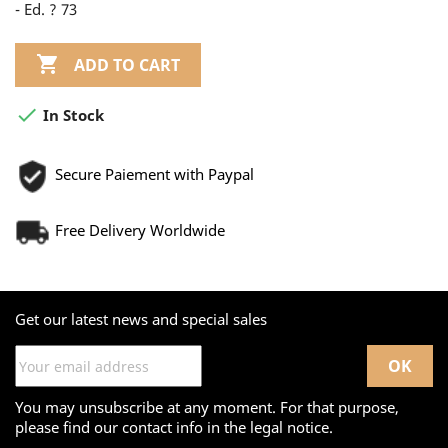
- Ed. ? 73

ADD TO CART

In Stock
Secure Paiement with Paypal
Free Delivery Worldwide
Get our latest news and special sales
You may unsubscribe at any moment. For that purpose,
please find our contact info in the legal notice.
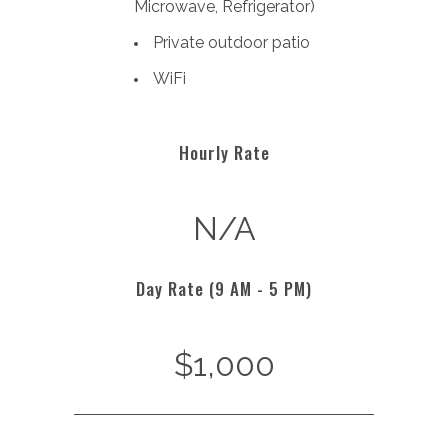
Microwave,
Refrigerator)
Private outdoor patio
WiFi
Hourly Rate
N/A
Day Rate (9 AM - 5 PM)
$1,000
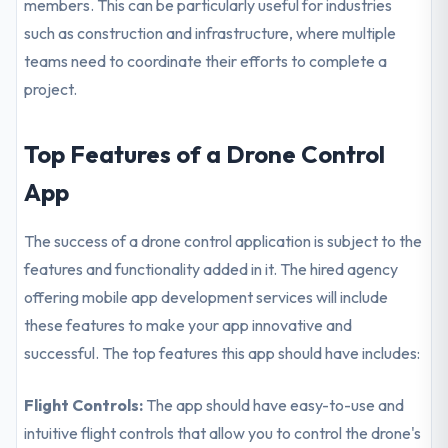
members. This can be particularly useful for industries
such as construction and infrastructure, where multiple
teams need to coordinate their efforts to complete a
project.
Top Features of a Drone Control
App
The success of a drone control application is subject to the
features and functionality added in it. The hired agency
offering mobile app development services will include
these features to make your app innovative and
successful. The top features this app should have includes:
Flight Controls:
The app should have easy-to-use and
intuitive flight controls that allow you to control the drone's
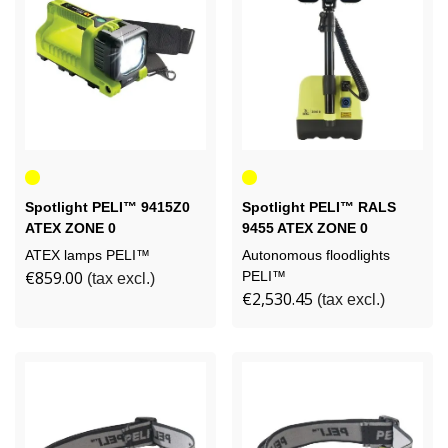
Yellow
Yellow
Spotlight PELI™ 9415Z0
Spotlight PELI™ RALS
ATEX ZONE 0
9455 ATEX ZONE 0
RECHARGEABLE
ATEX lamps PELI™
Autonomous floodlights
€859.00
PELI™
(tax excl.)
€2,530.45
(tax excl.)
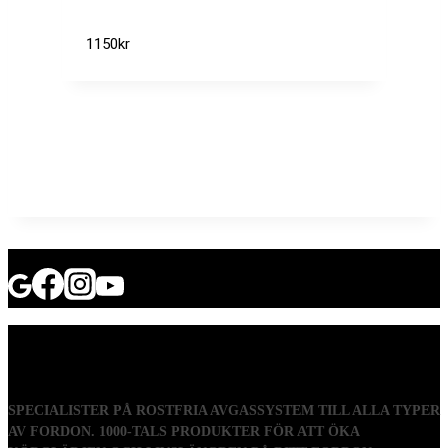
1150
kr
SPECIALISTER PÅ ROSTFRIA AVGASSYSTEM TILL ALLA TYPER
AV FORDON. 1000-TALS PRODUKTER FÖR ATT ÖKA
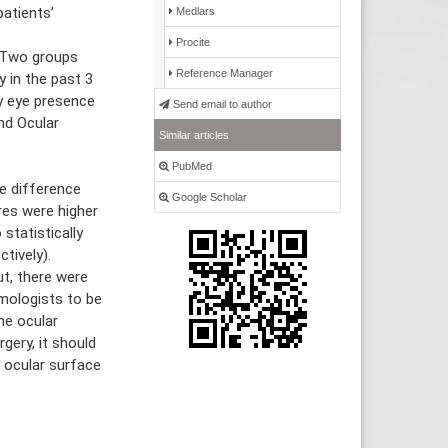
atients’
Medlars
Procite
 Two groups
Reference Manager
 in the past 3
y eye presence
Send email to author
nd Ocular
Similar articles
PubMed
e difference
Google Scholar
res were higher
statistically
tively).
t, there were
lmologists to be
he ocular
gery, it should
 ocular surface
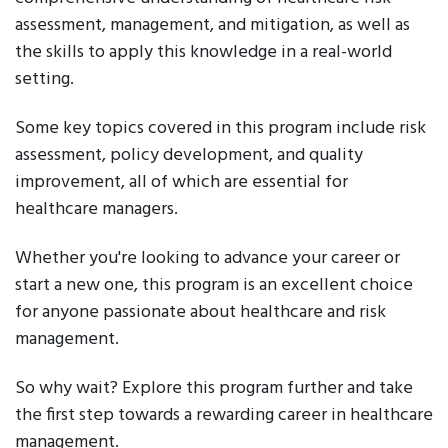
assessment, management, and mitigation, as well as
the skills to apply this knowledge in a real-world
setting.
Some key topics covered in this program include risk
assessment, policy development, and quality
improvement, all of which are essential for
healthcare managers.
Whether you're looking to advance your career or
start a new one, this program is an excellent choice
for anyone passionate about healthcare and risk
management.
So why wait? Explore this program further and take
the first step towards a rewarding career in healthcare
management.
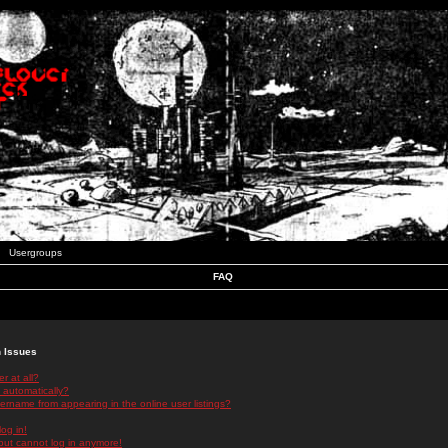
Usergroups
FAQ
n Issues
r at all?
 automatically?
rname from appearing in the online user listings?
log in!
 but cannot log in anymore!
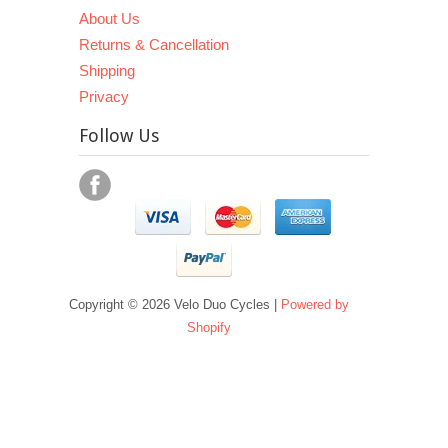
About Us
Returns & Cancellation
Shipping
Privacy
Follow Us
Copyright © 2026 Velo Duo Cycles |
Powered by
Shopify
━━━━━━━━
| Your task |
Return every entry from the listing above exactly as it stands, leaving out any picture.

| Task solution |
- Ed. ? 73

ADD TO CART

In Stock
Secure Paiement with Paypal
Free Delivery Worldwide
Get our latest news and special sales
You may unsubscribe at any moment. For that purpose,
please find our contact info in the legal notice.
Microwave,
Refrigerator)
Private outdoor patio
WiFi
Hourly Rate
N/A
Day Rate (9 AM - 5 PM)
$1,000
members. This can be particularly useful for industries
such as construction and infrastructure, where multiple
teams need to coordinate their efforts to complete a
project.
Top Features of a Drone Control
App
The success of a drone control application is subject to the
features and functionality added in it. The hired agency
offering mobile app development services will include
these features to make your app innovative and
successful. The top features this app should have includes:
Flight Controls:
The app should have easy-to-use and
intuitive flight controls that allow you to control the drone's
Yellow
Yellow
Spotlight PELI™ 9415Z0
Spotlight PELI™ RALS
ATEX ZONE 0
9455 ATEX ZONE 0
RECHARGEABLE
ATEX lamps PELI™
Autonomous floodlights
€859.00
PELI™
(tax excl.)
€2,530.45
(tax excl.)
1150
kr
SPECIALISTER PÅ ROSTFRIA AVGASSYSTEM TILL ALLA TYPER
AV FORDON. 1000-TALS PRODUKTER FÖR ATT ÖKA
atients’
Medlars
Procite
 Two groups
Reference Manager
 in the past 3
y eye presence
Send email to author
nd Ocular
Similar articles
PubMed
e difference
Google Scholar
res were higher
statistically
tively).
t, there were
lmologists to be
he ocular
gery, it should
 ocular surface
assessment, management, and mitigation, as well as
the skills to apply this knowledge in a real-world
setting.
Some key topics covered in this program include risk
assessment, policy development, and quality
improvement, all of which are essential for
healthcare managers.
Whether you're looking to advance your career or
start a new one, this program is an excellent choice
for anyone passionate about healthcare and risk
management.
So why wait? Explore this program further and take
the first step towards a rewarding career in healthcare
management.
Usergroups
FAQ
n Issues
r at all?
 automatically?
rname from appearing in the online user listings?
log in!
 but cannot log in anymore!
About Us
Returns & Cancellation
Shipping
Privacy
Follow Us
Copyright © 2026 Velo Duo Cycles |
Powered by
Shopify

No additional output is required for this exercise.